Nonetheless, there was hope that it could be stopped for a third time. Then the Brexit vote happened and nearly the entire political establishment exploded. Only one person was smart enough to stand back, Mrs May. Once everyone else had destroyed each other, she was the only significant person remaining and became Prime Minister almost by default.
At that point, I’m afraid, her pet project of five+ years was basically a done deal and the Investigatory Powers Act 2016 will soon be law.
Mrs May has also decided that the disaffected, anti-migration, fairly nationalist segment of the population that were the core of the Brexit vote would make a great pillar of political support in the future. The traditional core of Conservative support have been the more wealthy, but since they don’t have a real alternative, Mrs May is betting that she can focus on this new segment of voters and secure her future power.
She might well be correct and Americans might recognise some parallels with the Trump victory. Comparing Theresa May to Donald Trump would be inaccurate and insulting (to Mrs May), but there are similarities to the underlying political calculations; which is disquieting.
So it will soon be the case that UK ISPs must keep a record of every website visited, except that it’s not fully defined how much data ISPs must collect and it could be full netflow data in some cases. The police and other government organisations will be able to access this information at will: only the authority of a senior officer is required.
The intelligence services will have the authority to do the mass surveillance and mass hacking that is now their norm and we probably won’t find out what new things they’ll start doing for some time. They’ll gain the ability to demand “bulk personal datasets” from third parties too.

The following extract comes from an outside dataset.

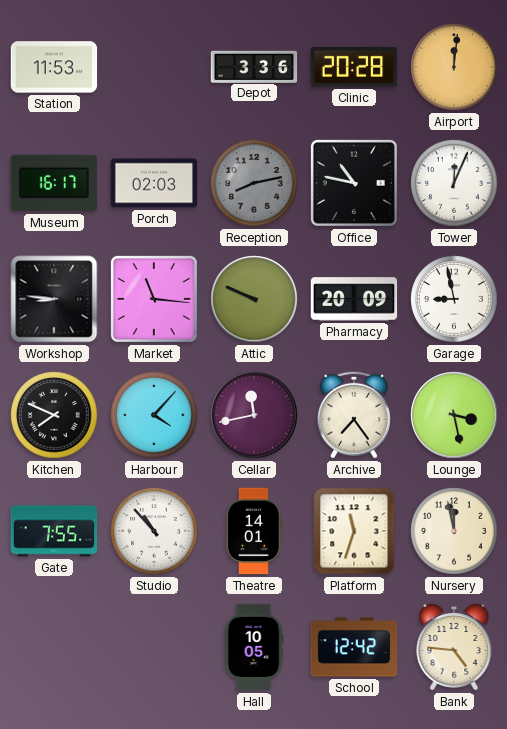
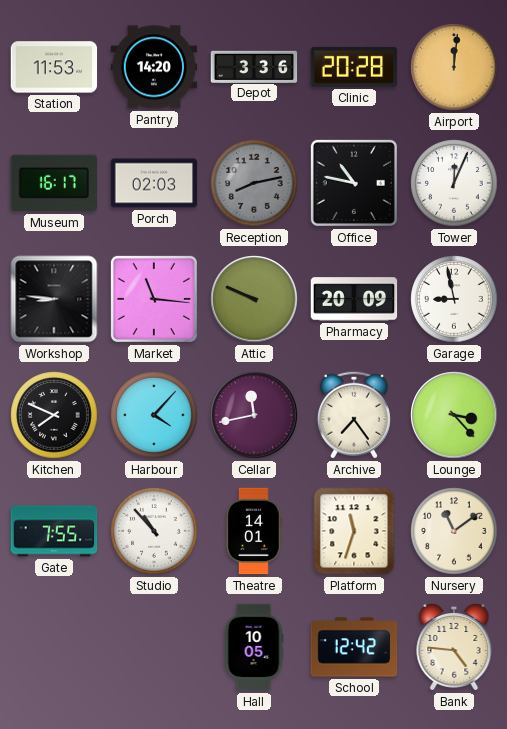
Pantry: none -> 14:20
Lounge: 3:28 -> 3:23
Nursery: 11:58 -> 11:09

And, most problematically, they now have vaguely defined powers to compel cooperation from third parties on a variety of matters, all of which come with a gag order. This includes “technical capability notices” (section 254) which essentially can require anything “that [...] is (and remains) practicable” to demand. Oh and “a technical capability notice may be given to persons outside the United Kingdom (and may require things to be done, or not to be done, outside the United Kingdom)” and one “must not disclose the existence or contents of the notice to any other person without the permission of the Secretary of State.”
So the UK government reserves the right to demand anything that’s possible, extraterritorially or otherwise, and in secret.
Every other nation's intelligence community will soon be crying to their political masters that they they want one too and, in this political reality, anything is possible.
If you work at a technology firm, please keep this in mind when making design decisions. This internet that we’re building is a powerful tool and we engineers have more say than most about what this tool is going to be used for.